Task – Write down exactly the lines of the listing below, beginning with the one containing "Look at this" and closing with the final line.

Data shown –

- - - - -

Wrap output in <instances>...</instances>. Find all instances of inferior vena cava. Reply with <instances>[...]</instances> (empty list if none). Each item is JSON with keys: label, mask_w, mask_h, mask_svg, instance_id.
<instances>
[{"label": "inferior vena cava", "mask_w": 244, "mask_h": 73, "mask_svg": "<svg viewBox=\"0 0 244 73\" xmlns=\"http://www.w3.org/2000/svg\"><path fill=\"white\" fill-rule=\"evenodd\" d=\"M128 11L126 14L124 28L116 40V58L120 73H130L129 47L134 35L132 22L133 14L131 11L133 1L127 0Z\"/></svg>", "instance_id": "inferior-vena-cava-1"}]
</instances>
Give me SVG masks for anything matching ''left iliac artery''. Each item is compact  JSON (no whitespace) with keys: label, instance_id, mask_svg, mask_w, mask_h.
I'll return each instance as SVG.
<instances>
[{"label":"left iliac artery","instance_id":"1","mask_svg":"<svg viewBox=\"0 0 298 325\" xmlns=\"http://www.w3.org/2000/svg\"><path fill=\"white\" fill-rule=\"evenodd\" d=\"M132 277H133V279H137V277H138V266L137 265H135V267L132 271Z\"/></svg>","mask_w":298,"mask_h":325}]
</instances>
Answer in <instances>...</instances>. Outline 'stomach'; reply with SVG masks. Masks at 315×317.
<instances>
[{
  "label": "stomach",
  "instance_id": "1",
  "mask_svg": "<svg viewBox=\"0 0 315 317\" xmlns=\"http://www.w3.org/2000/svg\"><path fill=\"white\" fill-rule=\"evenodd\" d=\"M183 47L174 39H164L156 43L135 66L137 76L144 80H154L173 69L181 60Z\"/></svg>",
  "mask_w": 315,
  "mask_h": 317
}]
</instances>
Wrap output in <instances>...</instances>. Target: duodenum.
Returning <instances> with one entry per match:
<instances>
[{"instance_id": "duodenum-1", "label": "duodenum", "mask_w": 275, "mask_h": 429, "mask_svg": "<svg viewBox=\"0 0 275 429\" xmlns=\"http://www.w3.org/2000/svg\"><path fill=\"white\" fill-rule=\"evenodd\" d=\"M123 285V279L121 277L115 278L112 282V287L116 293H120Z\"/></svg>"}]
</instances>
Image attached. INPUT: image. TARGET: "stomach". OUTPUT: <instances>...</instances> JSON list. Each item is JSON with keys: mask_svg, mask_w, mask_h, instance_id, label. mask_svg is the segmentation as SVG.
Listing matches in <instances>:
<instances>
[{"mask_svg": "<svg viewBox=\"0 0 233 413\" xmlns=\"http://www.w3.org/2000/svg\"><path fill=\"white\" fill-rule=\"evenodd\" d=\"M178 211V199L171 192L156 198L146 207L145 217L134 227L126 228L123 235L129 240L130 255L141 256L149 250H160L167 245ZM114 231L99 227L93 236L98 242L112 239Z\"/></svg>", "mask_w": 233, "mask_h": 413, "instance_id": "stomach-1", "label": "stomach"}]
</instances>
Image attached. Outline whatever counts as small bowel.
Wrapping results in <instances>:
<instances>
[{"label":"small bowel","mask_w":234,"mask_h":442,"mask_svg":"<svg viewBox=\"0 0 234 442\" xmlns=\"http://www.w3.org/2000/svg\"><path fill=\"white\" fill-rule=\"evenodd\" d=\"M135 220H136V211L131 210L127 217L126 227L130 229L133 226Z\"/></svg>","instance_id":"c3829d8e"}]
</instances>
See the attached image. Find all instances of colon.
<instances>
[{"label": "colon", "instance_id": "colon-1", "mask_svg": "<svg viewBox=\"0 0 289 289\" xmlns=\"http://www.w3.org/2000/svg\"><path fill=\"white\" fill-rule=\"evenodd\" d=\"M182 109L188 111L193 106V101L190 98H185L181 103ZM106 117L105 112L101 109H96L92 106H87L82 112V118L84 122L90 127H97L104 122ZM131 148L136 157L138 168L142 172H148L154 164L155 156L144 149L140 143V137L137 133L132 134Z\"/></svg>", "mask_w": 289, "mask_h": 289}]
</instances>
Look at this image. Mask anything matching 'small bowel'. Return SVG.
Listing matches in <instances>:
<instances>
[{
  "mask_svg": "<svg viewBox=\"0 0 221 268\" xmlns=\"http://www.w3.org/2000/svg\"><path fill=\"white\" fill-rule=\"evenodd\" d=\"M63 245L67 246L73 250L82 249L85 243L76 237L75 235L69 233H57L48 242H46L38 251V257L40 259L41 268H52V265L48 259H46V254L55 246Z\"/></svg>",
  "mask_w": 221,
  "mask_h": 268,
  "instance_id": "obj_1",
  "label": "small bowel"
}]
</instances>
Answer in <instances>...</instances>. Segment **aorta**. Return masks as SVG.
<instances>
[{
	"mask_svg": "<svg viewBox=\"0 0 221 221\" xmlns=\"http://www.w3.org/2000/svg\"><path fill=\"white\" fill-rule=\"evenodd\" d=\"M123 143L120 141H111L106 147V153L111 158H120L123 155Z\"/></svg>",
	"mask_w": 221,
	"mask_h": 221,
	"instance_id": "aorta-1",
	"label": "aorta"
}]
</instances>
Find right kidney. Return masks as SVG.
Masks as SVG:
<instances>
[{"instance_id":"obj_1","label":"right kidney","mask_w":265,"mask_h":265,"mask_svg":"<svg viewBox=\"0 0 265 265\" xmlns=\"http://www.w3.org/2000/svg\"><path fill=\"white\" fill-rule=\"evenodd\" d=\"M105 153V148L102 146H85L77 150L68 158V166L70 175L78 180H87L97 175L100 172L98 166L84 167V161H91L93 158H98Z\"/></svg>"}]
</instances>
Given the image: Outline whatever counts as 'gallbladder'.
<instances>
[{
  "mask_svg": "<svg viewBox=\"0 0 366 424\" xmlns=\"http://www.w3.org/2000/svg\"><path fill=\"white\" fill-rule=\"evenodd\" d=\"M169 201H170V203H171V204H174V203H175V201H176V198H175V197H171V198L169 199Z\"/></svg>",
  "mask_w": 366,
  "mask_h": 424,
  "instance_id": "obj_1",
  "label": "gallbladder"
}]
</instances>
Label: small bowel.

- - - - -

Written answer –
Look at this image. Mask anything matching 'small bowel'. Return SVG.
Listing matches in <instances>:
<instances>
[{
  "mask_svg": "<svg viewBox=\"0 0 221 268\" xmlns=\"http://www.w3.org/2000/svg\"><path fill=\"white\" fill-rule=\"evenodd\" d=\"M63 245L67 246L73 250L82 249L85 243L76 237L75 235L69 233H57L48 242H46L38 251V257L40 259L41 268H52V265L48 259H46V254L55 246Z\"/></svg>",
  "mask_w": 221,
  "mask_h": 268,
  "instance_id": "obj_1",
  "label": "small bowel"
}]
</instances>
Answer in <instances>...</instances>. Segment **aorta**. Return masks as SVG.
<instances>
[{
	"mask_svg": "<svg viewBox=\"0 0 221 221\" xmlns=\"http://www.w3.org/2000/svg\"><path fill=\"white\" fill-rule=\"evenodd\" d=\"M123 143L120 141H111L106 147V153L111 158H120L123 155Z\"/></svg>",
	"mask_w": 221,
	"mask_h": 221,
	"instance_id": "aorta-1",
	"label": "aorta"
}]
</instances>
Find right kidney. Return masks as SVG.
Masks as SVG:
<instances>
[{"instance_id":"obj_1","label":"right kidney","mask_w":265,"mask_h":265,"mask_svg":"<svg viewBox=\"0 0 265 265\" xmlns=\"http://www.w3.org/2000/svg\"><path fill=\"white\" fill-rule=\"evenodd\" d=\"M105 153V148L102 146H85L77 150L68 158V166L70 175L78 180H87L97 175L100 172L98 166L84 167V161H91L93 158H98Z\"/></svg>"}]
</instances>
Given the image: Outline whatever counts as 'gallbladder'.
<instances>
[{
  "mask_svg": "<svg viewBox=\"0 0 366 424\" xmlns=\"http://www.w3.org/2000/svg\"><path fill=\"white\" fill-rule=\"evenodd\" d=\"M169 201H170V203H171V204H174V203H175V201H176V198H175V197H171V198L169 199Z\"/></svg>",
  "mask_w": 366,
  "mask_h": 424,
  "instance_id": "obj_1",
  "label": "gallbladder"
}]
</instances>
Label: small bowel.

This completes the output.